**INSTRUCTIONS FOR THE TASK**
Note each line of the entries that includes "produtos". Then copy those lines.

**TASK DATA**
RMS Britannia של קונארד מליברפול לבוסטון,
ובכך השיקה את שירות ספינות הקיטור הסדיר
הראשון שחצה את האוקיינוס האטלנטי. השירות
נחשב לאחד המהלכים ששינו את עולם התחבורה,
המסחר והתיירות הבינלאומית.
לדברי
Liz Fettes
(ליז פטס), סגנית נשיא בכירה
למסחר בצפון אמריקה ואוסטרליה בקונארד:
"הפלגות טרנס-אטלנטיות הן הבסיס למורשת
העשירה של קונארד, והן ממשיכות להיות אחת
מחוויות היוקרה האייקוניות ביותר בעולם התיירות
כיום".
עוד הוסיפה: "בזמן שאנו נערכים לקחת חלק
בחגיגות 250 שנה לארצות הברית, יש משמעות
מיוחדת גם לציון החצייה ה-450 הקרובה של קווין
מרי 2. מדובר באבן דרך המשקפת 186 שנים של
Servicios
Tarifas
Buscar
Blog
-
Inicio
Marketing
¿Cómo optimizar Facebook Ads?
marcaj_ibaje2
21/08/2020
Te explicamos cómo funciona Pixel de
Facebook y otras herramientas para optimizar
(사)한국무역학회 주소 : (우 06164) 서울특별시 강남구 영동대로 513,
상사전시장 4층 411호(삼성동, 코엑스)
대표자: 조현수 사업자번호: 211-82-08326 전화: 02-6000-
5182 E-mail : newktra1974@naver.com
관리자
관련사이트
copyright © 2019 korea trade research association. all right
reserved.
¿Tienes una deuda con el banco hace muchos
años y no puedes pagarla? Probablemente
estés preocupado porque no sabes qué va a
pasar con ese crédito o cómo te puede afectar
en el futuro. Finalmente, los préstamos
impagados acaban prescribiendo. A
--
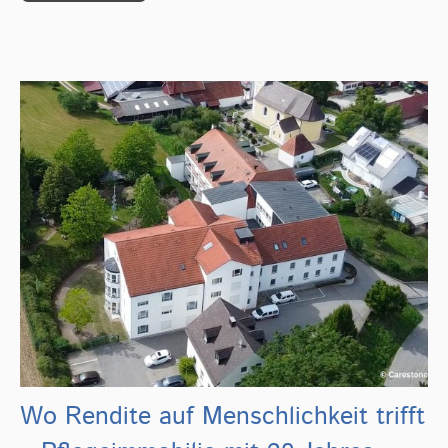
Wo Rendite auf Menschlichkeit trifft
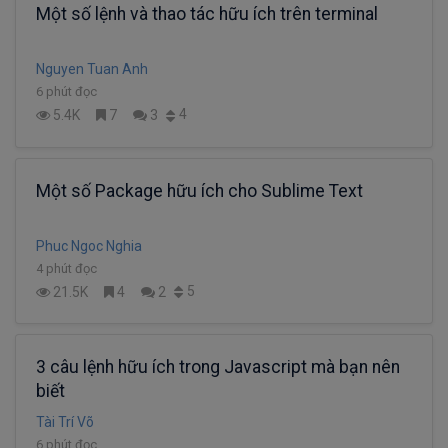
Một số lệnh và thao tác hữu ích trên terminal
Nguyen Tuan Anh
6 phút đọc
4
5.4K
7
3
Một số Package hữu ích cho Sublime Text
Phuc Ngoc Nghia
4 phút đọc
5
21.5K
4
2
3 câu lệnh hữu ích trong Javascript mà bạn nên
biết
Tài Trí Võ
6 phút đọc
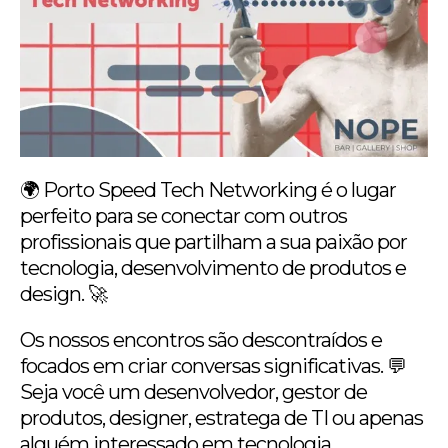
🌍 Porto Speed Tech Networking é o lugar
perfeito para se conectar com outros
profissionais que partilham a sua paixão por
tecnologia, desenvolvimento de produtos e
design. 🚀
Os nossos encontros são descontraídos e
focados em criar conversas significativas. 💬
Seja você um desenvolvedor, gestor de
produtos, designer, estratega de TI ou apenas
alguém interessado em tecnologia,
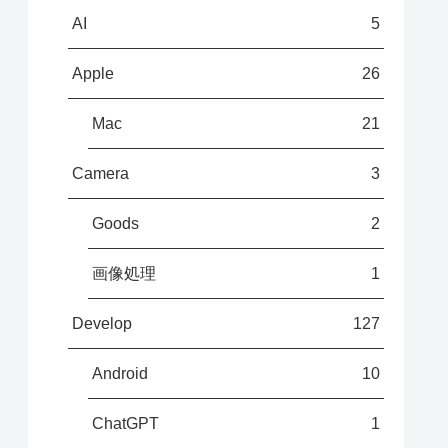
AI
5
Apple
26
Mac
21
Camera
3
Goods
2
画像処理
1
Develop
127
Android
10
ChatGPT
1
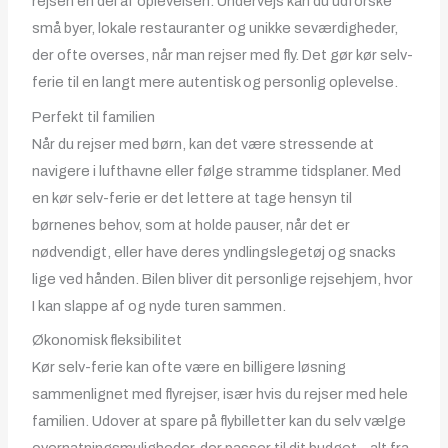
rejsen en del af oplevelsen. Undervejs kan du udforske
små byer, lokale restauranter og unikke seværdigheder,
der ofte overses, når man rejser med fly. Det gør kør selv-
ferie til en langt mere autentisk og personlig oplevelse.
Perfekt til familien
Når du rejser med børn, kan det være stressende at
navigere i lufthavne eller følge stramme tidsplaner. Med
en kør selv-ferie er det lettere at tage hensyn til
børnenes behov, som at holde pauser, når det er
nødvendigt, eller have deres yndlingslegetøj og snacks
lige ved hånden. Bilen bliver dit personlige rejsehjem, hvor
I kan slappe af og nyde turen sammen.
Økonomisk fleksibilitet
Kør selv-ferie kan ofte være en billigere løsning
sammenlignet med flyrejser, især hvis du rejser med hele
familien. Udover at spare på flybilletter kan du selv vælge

**SOLUTION FOR THIS EXERCISE**
tecnologia, desenvolvimento de produtos e
produtos, designer, estratega de TI ou apenas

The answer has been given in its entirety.